A SATS algorithm for jointly identifying multiple differentially expressed gene sets.

机构信息

Department of Mathematics, Myongji University, Kyonggi 449-728, Korea.

出版信息

Stat Med. 2011 Jul 20;30(16):2028-39. doi: 10.1002/sim.4235. Epub 2011 Apr 7.

DOI:10.1002/sim.4235
PMID:21472762
Abstract

A gene set in DNA microarrays is a group of genes that share a common biological function, chromosomal location, or regulation. This paper discusses the problem of jointly identifying multiple differentially expressed gene sets associated with a phenotype of interest from many hundreds of pre-defined gene sets in a microarray experiment. We propose a null hypothesis that any group of gene sets from the experiment is not differentially expressed. The hypothesis is applicable to a real microarray experiment, where only a fraction of gene sets examined in the experiment are differentially expressed. To test this hypothesis, we provide an algorithm called set association for tail strength (SATS).

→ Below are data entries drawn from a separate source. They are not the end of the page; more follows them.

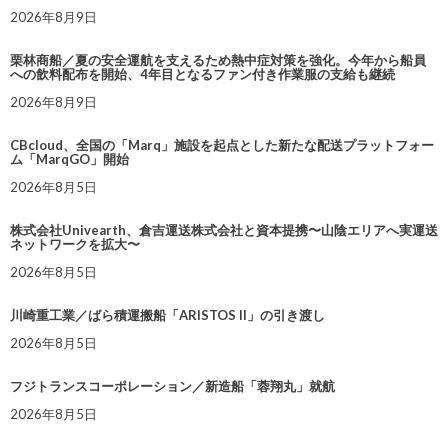
2026年8月9日
栗林商船／夏の安全運航を支えるため熱中症対策を強化。今年から船員
への飲料配布を開始、4年目となるファン付き作業服の支給も継続
2026年8月9日
CBcloud、全国の「Marq」施設を起点とした新たな配送プラットフォー
ム「MarqGO」開始
2026年8月5日
株式会社Univearth、倉吉運送株式会社と資本提携〜山陰エリアへ実運送
ネットワークを拡大〜
2026年8月5日
川崎重工業／ばら積運搬船「ARISTOS II」の引き渡し
2026年8月5日
フジトランスコーポレーション／新造船「蓉翔丸」就航
2026年8月5日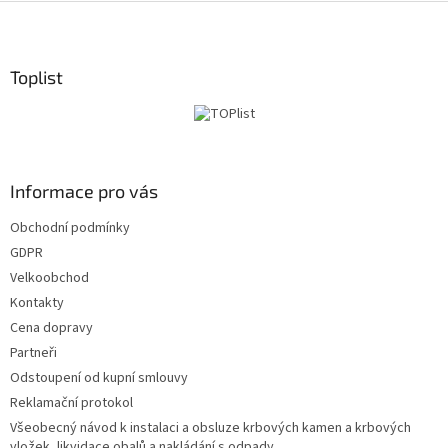
Z
á
p
a
Toplist
t
í
Informace pro vás
Obchodní podmínky
GDPR
Velkoobchod
Kontakty
Cena dopravy
Partneři
Odstoupení od kupní smlouvy
Reklamační protokol
Všeobecný návod k instalaci a obsluze krbových kamen a krbových
vložek, likvidace obalů a nakládání s odpady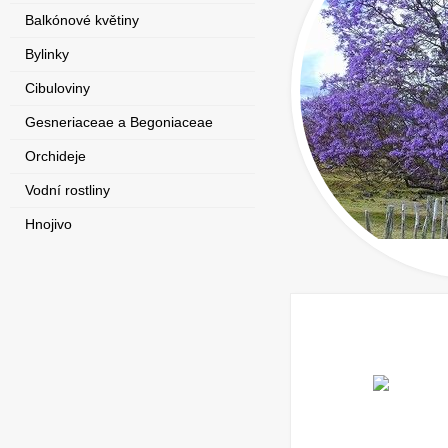
Balkónové květiny
Bylinky
Cibuloviny
Gesneriaceae a Begoniaceae
Orchideje
Vodní rostliny
Hnojivo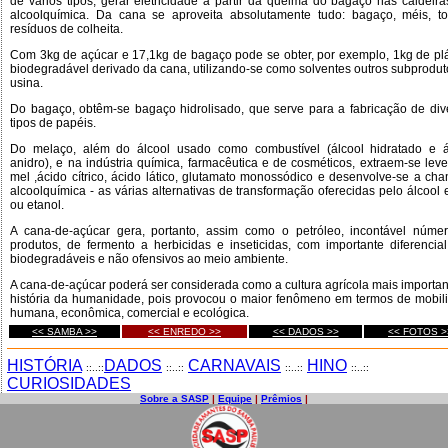
de vários tipos, gerar eletricidade a partir da queima do bagaço nas caldeiras
alcoolquímica. Da cana se aproveita absolutamente tudo: bagaço, méis, to
resíduos de colheita.
Com 3kg de açúcar e 17,1kg de bagaço pode se obter, por exemplo, 1kg de plá
biodegradável derivado da cana, utilizando-se como solventes outros subprodut
usina.
Do bagaço, obtêm-se bagaço hidrolisado, que serve para a fabricação de div
tipos de papéis.
Do melaço, além do álcool usado como combustível (álcool hidratado e á
anidro), e na indústria química, farmacêutica e de cosméticos, extraem-se leve
mel ,ácido cítrico, ácido lático, glutamato monossódico e desenvolve-se a ch
alcoolquímica - as várias alternativas de transformação oferecidas pelo álcool e
ou etanol.
A cana-de-açúcar gera, portanto, assim como o petróleo, incontável núme
produtos, de fermento a herbicidas e inseticidas, com importante diferencial
biodegradáveis e não ofensivos ao meio ambiente.
A cana-de-açúcar poderá ser considerada como a cultura agrícola mais importan
história da humanidade, pois provocou o maior fenômeno em termos de mobil
humana, econômica, comercial e ecológica.
<< SAMBA >>
<< ENREDO >>
<< DADOS >>
<< FOTOS >
HISTÓRIA
DADOS
CARNAVAIS
HINO
::..::
::..::
::..::
::..::
CURIOSIDADES
Sobre a SASP
|
Equipe
|
Prêmios
|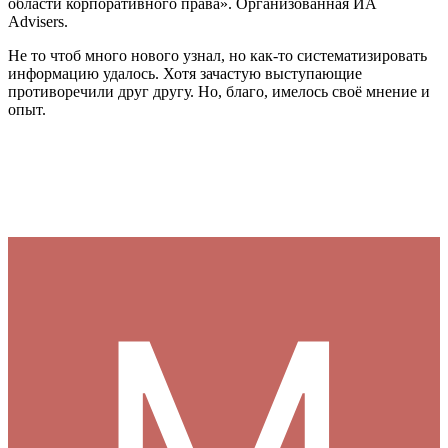
области корпоративного права». Организованная ИА
Advisers.
Не то чтоб много нового узнал, но как-то систематизировать
информацию удалось. Хотя зачастую выступающие
противоречили друг другу. Но, благо, имелось своё мнение и
опыт.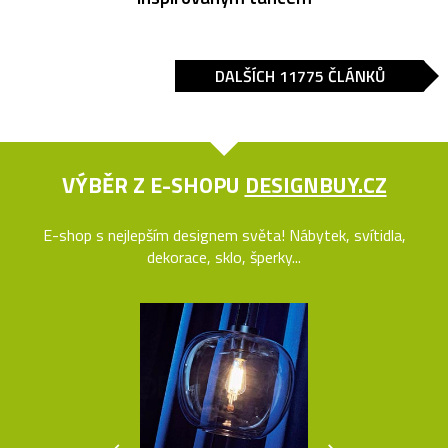
DALŠÍCH 11775 ČLÁNKŮ
VÝBĚR Z E-SHOPU
DESIGNBUY.CZ
E-shop s nejlepším designem světa! Nábytek, svítidla,
dekorace, sklo, šperky...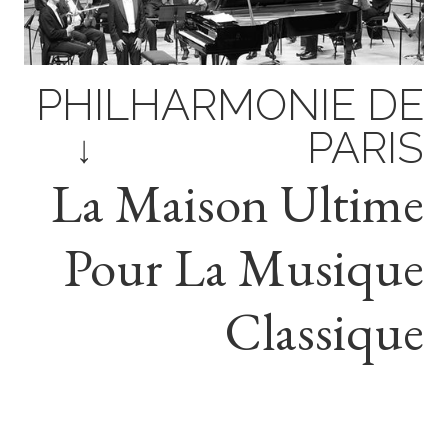
PHILHARMONIE
DE
PARIS
La
Maison
Ultime
Pour
La
Musique
Classique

SATS assigns the tail-strength statistic (TS) to each gene set to measure differential expression that is related to the phenotype of interest, combines the statistics into an overall association measure of multiple gene sets by utilizing a set-association method, and then calculates the significance of the overall measure by conducting sample permutations. SATS performs a simultaneous significance test on several gene sets, while controlling the Type I error rate. As multiple gene sets work together toward the significance, SATS can capture correlations across gene sets that should be considered in assessing joint statistical significance.

摘要

在 DNA 微阵列中,基因集是一组具有共同生物学功能、染色体位置或调控的基因。本文讨论了从微阵列实验中数百个预先定义的基因集中联合识别与感兴趣表型相关的多个差异表达基因集的问题。我们提出了一个零假设,即实验中的任何一组基因集都没有差异表达。该假设适用于真实的微阵列实验,其中实验中只有一部分基因集存在差异表达。为了检验这个假设,我们提出了一种叫做集合关联的尾部强度检验(SATS)算法。SATS 为每个基因集分配尾部强度统计量(TS),以测量与感兴趣表型相关的差异表达,通过使用集合关联方法将统计量组合成多个基因集的总体关联度量,然后通过样本置换计算总体度量的显著性。SATS 对多个基因集进行同时的显著性检验,同时控制第一类错误率。由于多个基因集共同作用以达到显著性,SATS 可以捕获基因集之间的相关性,这些相关性在评估联合统计显著性时应予以考虑。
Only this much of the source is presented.